* WHAT THE EXERCISE ASKS: For this task, every record below must be reproduced exactly.

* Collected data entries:

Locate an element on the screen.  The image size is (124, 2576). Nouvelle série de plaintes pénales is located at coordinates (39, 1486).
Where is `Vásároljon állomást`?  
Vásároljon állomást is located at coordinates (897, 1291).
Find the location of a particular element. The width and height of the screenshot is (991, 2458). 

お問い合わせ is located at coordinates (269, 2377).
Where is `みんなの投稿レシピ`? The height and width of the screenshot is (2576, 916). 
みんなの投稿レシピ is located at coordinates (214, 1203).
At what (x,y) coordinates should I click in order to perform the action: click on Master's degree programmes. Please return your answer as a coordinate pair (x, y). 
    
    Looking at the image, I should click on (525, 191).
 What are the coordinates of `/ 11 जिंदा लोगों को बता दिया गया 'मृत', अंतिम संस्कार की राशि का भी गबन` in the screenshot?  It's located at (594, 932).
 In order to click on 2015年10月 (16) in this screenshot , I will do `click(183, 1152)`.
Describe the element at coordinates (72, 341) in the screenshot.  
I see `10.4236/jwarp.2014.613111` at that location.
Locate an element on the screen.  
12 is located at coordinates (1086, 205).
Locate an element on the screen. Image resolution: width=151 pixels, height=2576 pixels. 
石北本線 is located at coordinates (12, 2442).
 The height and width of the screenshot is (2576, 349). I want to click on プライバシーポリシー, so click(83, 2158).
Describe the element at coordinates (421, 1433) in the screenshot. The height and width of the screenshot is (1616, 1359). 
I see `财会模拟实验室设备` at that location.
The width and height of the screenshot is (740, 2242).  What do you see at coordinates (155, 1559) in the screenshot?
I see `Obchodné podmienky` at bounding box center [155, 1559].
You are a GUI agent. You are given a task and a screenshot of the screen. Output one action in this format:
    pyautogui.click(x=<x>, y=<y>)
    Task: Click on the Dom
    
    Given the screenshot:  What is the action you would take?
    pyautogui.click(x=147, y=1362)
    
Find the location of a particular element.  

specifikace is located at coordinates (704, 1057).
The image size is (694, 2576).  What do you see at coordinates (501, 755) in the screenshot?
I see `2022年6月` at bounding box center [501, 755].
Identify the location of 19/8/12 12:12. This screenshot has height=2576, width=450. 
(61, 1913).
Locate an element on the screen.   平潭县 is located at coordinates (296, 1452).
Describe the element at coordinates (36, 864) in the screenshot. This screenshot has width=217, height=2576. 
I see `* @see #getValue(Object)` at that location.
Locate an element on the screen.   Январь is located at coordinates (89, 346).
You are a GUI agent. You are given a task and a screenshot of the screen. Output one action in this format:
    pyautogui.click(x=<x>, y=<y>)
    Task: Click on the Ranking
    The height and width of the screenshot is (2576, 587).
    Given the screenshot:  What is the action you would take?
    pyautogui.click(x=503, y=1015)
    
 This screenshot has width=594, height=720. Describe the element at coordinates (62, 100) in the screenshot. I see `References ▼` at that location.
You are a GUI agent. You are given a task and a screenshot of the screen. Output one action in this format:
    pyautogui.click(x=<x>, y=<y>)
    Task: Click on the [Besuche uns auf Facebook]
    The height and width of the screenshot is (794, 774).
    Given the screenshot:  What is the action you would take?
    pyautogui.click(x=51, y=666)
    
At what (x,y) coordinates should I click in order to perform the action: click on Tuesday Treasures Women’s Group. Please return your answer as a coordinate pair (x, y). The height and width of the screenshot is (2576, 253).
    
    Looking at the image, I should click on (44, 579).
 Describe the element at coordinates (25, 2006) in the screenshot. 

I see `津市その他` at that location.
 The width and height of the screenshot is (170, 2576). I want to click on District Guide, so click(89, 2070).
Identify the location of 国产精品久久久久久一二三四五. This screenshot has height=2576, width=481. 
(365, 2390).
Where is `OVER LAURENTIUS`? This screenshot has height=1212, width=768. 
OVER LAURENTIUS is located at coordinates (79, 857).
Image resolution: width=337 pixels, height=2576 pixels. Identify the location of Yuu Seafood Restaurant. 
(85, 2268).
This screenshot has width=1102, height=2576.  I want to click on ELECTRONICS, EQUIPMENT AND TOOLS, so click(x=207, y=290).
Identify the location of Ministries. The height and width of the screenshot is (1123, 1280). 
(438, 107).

* ANSWER SECTION:
Locate an element on the screen.  The image size is (124, 2576). Nouvelle série de plaintes pénales is located at coordinates (39, 1486).
Where is `Vásároljon állomást`?  
Vásároljon állomást is located at coordinates (897, 1291).
Find the location of a particular element. The width and height of the screenshot is (991, 2458). 

お問い合わせ is located at coordinates (269, 2377).
Where is `みんなの投稿レシピ`? The height and width of the screenshot is (2576, 916). 
みんなの投稿レシピ is located at coordinates (214, 1203).
At what (x,y) coordinates should I click in order to perform the action: click on Master's degree programmes. Please return your answer as a coordinate pair (x, y). 
    
    Looking at the image, I should click on (525, 191).
 What are the coordinates of `/ 11 जिंदा लोगों को बता दिया गया 'मृत', अंतिम संस्कार की राशि का भी गबन` in the screenshot?  It's located at (594, 932).
 In order to click on 2015年10月 (16) in this screenshot , I will do `click(183, 1152)`.
Describe the element at coordinates (72, 341) in the screenshot.  
I see `10.4236/jwarp.2014.613111` at that location.
Locate an element on the screen.  
12 is located at coordinates (1086, 205).
Locate an element on the screen. Image resolution: width=151 pixels, height=2576 pixels. 
石北本線 is located at coordinates (12, 2442).
 The height and width of the screenshot is (2576, 349). I want to click on プライバシーポリシー, so click(83, 2158).
Describe the element at coordinates (421, 1433) in the screenshot. The height and width of the screenshot is (1616, 1359). 
I see `财会模拟实验室设备` at that location.
The width and height of the screenshot is (740, 2242).  What do you see at coordinates (155, 1559) in the screenshot?
I see `Obchodné podmienky` at bounding box center [155, 1559].
You are a GUI agent. You are given a task and a screenshot of the screen. Output one action in this format:
    pyautogui.click(x=<x>, y=<y>)
    Task: Click on the Dom
    
    Given the screenshot:  What is the action you would take?
    pyautogui.click(x=147, y=1362)
    
Find the location of a particular element.  

specifikace is located at coordinates (704, 1057).
The image size is (694, 2576).  What do you see at coordinates (501, 755) in the screenshot?
I see `2022年6月` at bounding box center [501, 755].
Identify the location of 19/8/12 12:12. This screenshot has height=2576, width=450. 
(61, 1913).
Locate an element on the screen.   平潭县 is located at coordinates (296, 1452).
Describe the element at coordinates (36, 864) in the screenshot. This screenshot has width=217, height=2576. 
I see `* @see #getValue(Object)` at that location.
Locate an element on the screen.   Январь is located at coordinates (89, 346).
You are a GUI agent. You are given a task and a screenshot of the screen. Output one action in this format:
    pyautogui.click(x=<x>, y=<y>)
    Task: Click on the Ranking
    The height and width of the screenshot is (2576, 587).
    Given the screenshot:  What is the action you would take?
    pyautogui.click(x=503, y=1015)
    
 This screenshot has width=594, height=720. Describe the element at coordinates (62, 100) in the screenshot. I see `References ▼` at that location.
You are a GUI agent. You are given a task and a screenshot of the screen. Output one action in this format:
    pyautogui.click(x=<x>, y=<y>)
    Task: Click on the [Besuche uns auf Facebook]
    The height and width of the screenshot is (794, 774).
    Given the screenshot:  What is the action you would take?
    pyautogui.click(x=51, y=666)
    
At what (x,y) coordinates should I click in order to perform the action: click on Tuesday Treasures Women’s Group. Please return your answer as a coordinate pair (x, y). The height and width of the screenshot is (2576, 253).
    
    Looking at the image, I should click on (44, 579).
 Describe the element at coordinates (25, 2006) in the screenshot. 

I see `津市その他` at that location.
 The width and height of the screenshot is (170, 2576). I want to click on District Guide, so click(89, 2070).
Identify the location of 国产精品久久久久久一二三四五. This screenshot has height=2576, width=481. 
(365, 2390).
Where is `OVER LAURENTIUS`? This screenshot has height=1212, width=768. 
OVER LAURENTIUS is located at coordinates (79, 857).
Image resolution: width=337 pixels, height=2576 pixels. Identify the location of Yuu Seafood Restaurant. 
(85, 2268).
This screenshot has width=1102, height=2576.  I want to click on ELECTRONICS, EQUIPMENT AND TOOLS, so click(x=207, y=290).
Identify the location of Ministries. The height and width of the screenshot is (1123, 1280). 
(438, 107).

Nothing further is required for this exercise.